The Island Is the Loudest Anti-stem Cell Research Movie Ever
Who knew director Michael Bay (Armageddon, Bad Boys II, Transformers) was interested in any political issue at all? Or maybe it was an accident that in The Island, he made the scientist trying to solve the world’s diseases, the villain? Perhaps it was a coincidence that the heroes, the clones of rich people condemned to live in an underground lab, bred to be organ donors and nothing else, who, to the outside world, were said to be nothing more than being in a “persistent vegetative state,” are actually “real people, with human feelings.” What about when one of the so-called bad guys mysteriously flips to the “right,” because he doesn’t accept that saving children’s lives is a good cause, because once the clones are “born,” they are now people, who deserve to have a full life, not duped into the limited lives they’ve been given. Could this all be just strange circumstance, and Bay was only interested in making his latest treadmill thriller and thought cloning would be entertaining subject matter?

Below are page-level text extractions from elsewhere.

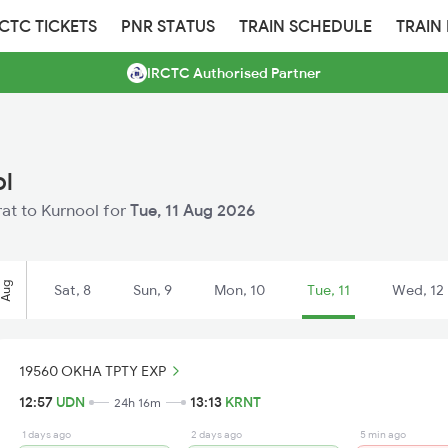
RCTC TICKETS
PNR STATUS
TRAIN SCHEDULE
TRAIN
IRCTC Authorised Partner
ol
rat to Kurnool for
Tue, 11 Aug 2026
Aug
Sat, 8
Sun, 9
Mon, 10
Tue, 11
Wed, 12
19560 OKHA TPTY EXP
12:57
UDN
13:13
KRNT
24h 16m
1 days ago
2 days ago
5 min ago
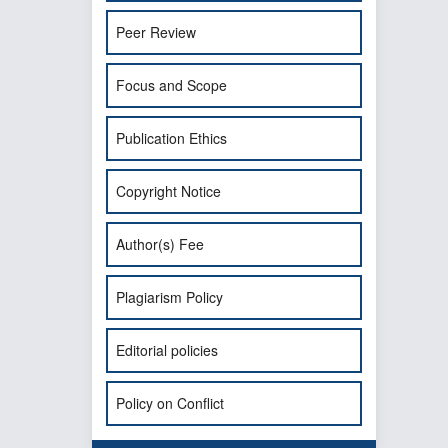
Peer Review
Focus and Scope
Publication Ethics
Copyright Notice
Author(s) Fee
Plagiarism Policy
Editorial policies
Policy on Conflict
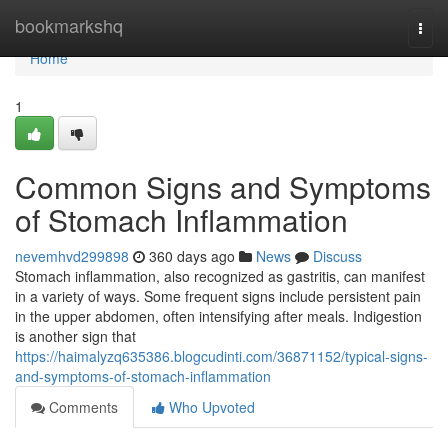
Home
bookmarkshq
Togg
navi
Home
1
Common Signs and Symptoms
of Stomach Inflammation
nevemhvd299898
360 days ago
News
Discuss
Stomach inflammation, also recognized as gastritis, can manifest
in a variety of ways. Some frequent signs include persistent pain
in the upper abdomen, often intensifying after meals. Indigestion
is another sign that
https://haimalyzq635386.blogcudinti.com/36871152/typical-signs-
and-symptoms-of-stomach-inflammation
Comments
Who Upvoted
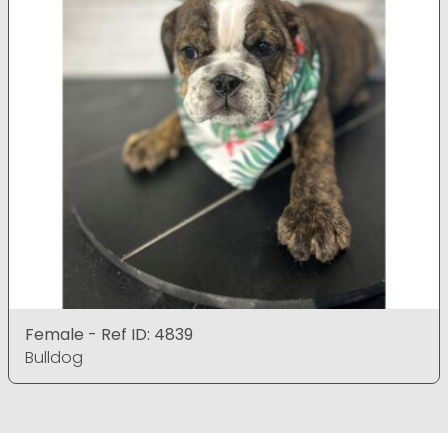
Female - Ref ID: 4839
Bulldog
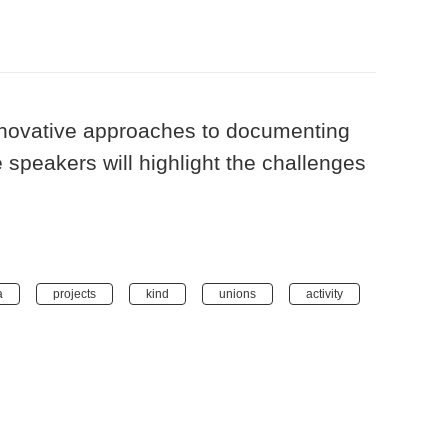
innovative approaches to documenting
 speakers will highlight the challenges
a
projects
kind
unions
activity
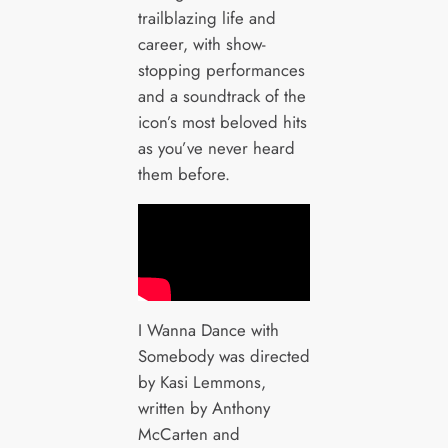
trailblazing life and
career, with show-
stopping performances
and a soundtrack of the
icon’s most beloved hits
as you’ve never heard
them before.
I Wanna Dance with
Somebody was directed
by Kasi Lemmons,
written by Anthony
McCarten and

If Bay keeps it up, proudly flaunting his political allegiance, the next major documentary we see will be called Michael Bay Hates America.
The first hour of the The Island which takes place entirely within the confines of the created space where the clones live, is murky, poorly written, and underdeveloped, only hinting at the great subject matter at hand. But it’s still preferable to the impersonal stalk and run stuff of the second hour, which is all bland and anonymous, siphoned in from any other action movie. There isn’t even the kinetic energy of some of the crackling car chases Bay has filmed before in Bad Boys and The Rock.
What it shows is that the big budget hurt him, because it was too tempting. The explosions and chases are what he fell back on when he didn’t have confidence in the material, but if he wanted to do real sci-fi, he should simply remake this movie for the Sci-Fi Channel (which, despite the $135 million, the production design of the first hour certainly resembles one of their penny-pinching productions), where he has to do everything on the cheap, and would know that a lack of CGI and cars to wreck would force him to get creative and actually explore more of the inner workings of the world he created and then haphazardly didn’t care to elaborate on. It would be interesting because it would no doubt look cheesy, but by necessity, as opposed to the reaction one has with it now, where you wonder, especially in terms of the costuming, “why did they spend all that money for the movie to look so ugly?”